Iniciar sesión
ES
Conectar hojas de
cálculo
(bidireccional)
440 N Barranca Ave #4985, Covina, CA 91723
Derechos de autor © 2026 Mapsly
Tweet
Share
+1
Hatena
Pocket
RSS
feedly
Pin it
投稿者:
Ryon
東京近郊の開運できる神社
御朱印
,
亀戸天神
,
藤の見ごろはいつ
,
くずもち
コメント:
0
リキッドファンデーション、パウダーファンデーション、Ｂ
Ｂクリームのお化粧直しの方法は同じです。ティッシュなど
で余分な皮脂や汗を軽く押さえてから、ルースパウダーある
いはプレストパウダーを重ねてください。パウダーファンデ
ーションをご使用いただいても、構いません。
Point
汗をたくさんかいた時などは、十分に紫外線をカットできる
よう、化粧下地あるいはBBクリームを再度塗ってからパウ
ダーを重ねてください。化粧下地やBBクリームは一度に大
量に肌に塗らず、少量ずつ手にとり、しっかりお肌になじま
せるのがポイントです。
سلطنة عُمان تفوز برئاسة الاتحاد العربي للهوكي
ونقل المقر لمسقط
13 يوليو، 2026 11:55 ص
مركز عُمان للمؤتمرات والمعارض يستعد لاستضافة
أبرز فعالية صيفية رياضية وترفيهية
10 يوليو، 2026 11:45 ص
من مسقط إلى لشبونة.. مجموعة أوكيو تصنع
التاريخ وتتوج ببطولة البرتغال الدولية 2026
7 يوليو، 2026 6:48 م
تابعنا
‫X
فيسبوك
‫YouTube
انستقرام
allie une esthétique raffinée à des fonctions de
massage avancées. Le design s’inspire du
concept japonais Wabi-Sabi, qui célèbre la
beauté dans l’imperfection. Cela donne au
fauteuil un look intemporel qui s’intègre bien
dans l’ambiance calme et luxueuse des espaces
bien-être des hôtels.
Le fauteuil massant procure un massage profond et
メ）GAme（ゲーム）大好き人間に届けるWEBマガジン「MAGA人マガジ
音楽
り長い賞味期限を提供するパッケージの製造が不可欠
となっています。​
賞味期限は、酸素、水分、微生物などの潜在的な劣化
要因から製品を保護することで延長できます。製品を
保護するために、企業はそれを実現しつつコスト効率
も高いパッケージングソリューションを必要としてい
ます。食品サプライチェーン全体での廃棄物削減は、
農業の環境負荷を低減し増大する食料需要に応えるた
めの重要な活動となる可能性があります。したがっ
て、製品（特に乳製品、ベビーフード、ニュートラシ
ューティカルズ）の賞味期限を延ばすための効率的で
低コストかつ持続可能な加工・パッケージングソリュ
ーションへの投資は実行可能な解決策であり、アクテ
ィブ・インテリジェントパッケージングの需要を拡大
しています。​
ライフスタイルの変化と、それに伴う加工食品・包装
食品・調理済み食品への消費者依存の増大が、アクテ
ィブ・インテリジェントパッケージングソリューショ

Work task: From the records above, copy every line that includes the word "fauteuil".

Response to the exercise:
fauteuil un look intemporel qui s’intègre bien
Le fauteuil massant procure un massage profond et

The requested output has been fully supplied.